It was a short trading week, but it ended with a bang. Tuesday and Wednesday were relatively quiet days with a lot of back and forth between the bulls and bears. Then on Thursday and Friday, it was like the bulls were prodded with a hot iron. It was enough prodding to get the S&P 500 up .96% for the week. Below is the daily chart of the S&P 500.
A bull flag is correction or stall of upward price movement. We want to recognize them because they can be the middle of a two-legged move. If we use the flag as a measuring move, we get to a price of approximately 2470 on the S&P 500. Prices could get the target relatively quickly if the bulls continue to show their current enthusiasm.

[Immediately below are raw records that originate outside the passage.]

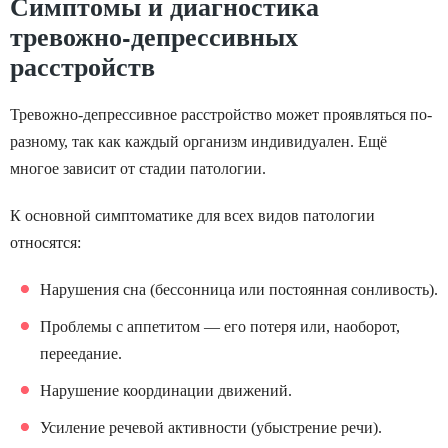
Симптомы и диагностика
тревожно-депрессивных
расстройств
Тревожно-депрессивное расстройство может проявляться по-
разному, так как каждый организм индивидуален. Ещё
многое зависит от стадии патологии.
К основной симптоматике для всех видов патологии
относятся:
Нарушения сна (бессонница или постоянная сонливость).
Проблемы с аппетитом — его потеря или, наоборот,
переедание.
Нарушение координации движений.
Усиление речевой активности (убыстрение речи).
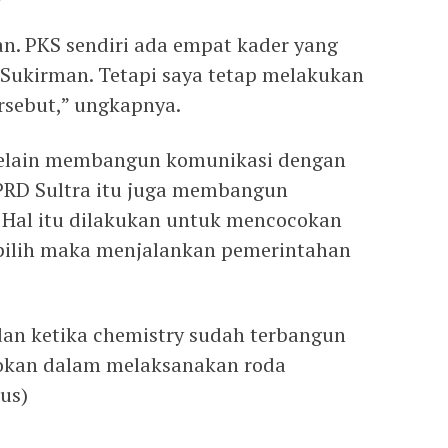
an. PKS sendiri ada empat kader yang
. Sukirman. Tetapi saya tetap melakukan
ersebut,” ungkapnya.
 selain membangun komunikasi dengan
DPRD Sultra itu juga membangun
 Hal itu dilakukan untuk mencocokan
erpilih maka menjalankan pemerintahan
h dan ketika chemistry sudah terbangun
okan dalam melaksanakan roda
us)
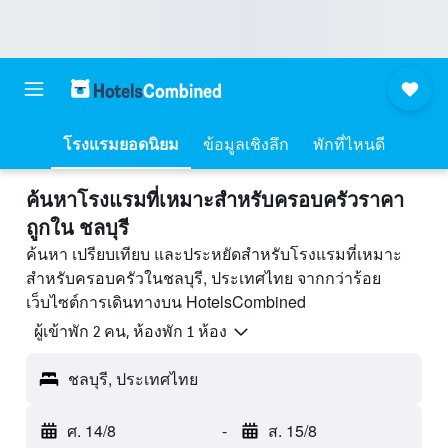
โรงแรมยอดนิยม
ข้อมูลเชิงลึก
พักที่ไหนดี
ค้นหาโรงแรมที่เหมาะสำหรับครอบครัวราคา
ถูกใน ชลบุรี
ค้นหา เปรียบเทียบ และประหยัดสำหรับโรงแรมที่เหมาะ
สำหรับครอบครัวในชลบุรี, ประเทศไทย จากกว่าร้อย
เว็บไซต์การเดินทางบน HotelsCombined
ผู้เข้าพัก 2 คน, ห้องพัก 1 ห้อง
ชลบุรี, ประเทศไทย
ศ. 14/8
-
ส. 15/8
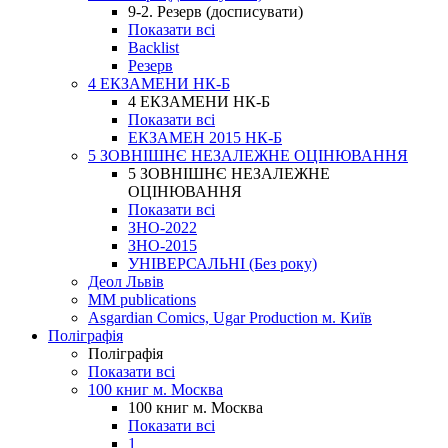
9-2. Резерв (досписувати)
Показати всі
Backlist
Резерв
4 ЕКЗАМЕНИ НК-Б
4 ЕКЗАМЕНИ НК-Б
Показати всі
ЕКЗАМЕН 2015 НК-Б
5 ЗОВНІШНЄ НЕЗАЛЕЖНЕ ОЦІНЮВАННЯ
5 ЗОВНІШНЄ НЕЗАЛЕЖНЕ
ОЦІНЮВАННЯ
Показати всі
ЗНО-2022
ЗНО-2015
УНІВЕРСАЛЬНІ (Без року)
Деол Львів
MM publications
Asgardian Comics, Ugar Production м. Київ
Поліграфія
Поліграфія
Показати всі
100 книг м. Москва
100 книг м. Москва
Показати всі
1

The next target price to the upside after the flag measured move would be approximately 2480, which is the height of the channel in which prices just broke out of.
Market breadth picked up this week with price. The longer-term breadth oscillator looks bullish while the shorter-term breadth indicator is more bearish. The shorter-term indicator is at the levels in which the S&P 1500 stalled three out of the three last times. Look at the chart below:
The market has been so strong that each pull back has not necessarily been a big swing down in price, but a sideways resting in price. If the overbought condition of the oscillator holds true to the last readings, it suggests at least a sideways direction of prices for the next couple to few weeks. There are no major economic reports scheduled for this week.
The long and short-term trend is up. We are arguably in the breakout to tight channel phase of an uptrend on the daily time frame. The next price target is 2470 on the high side and bulls will want to keep price above the 2400 level to show strength.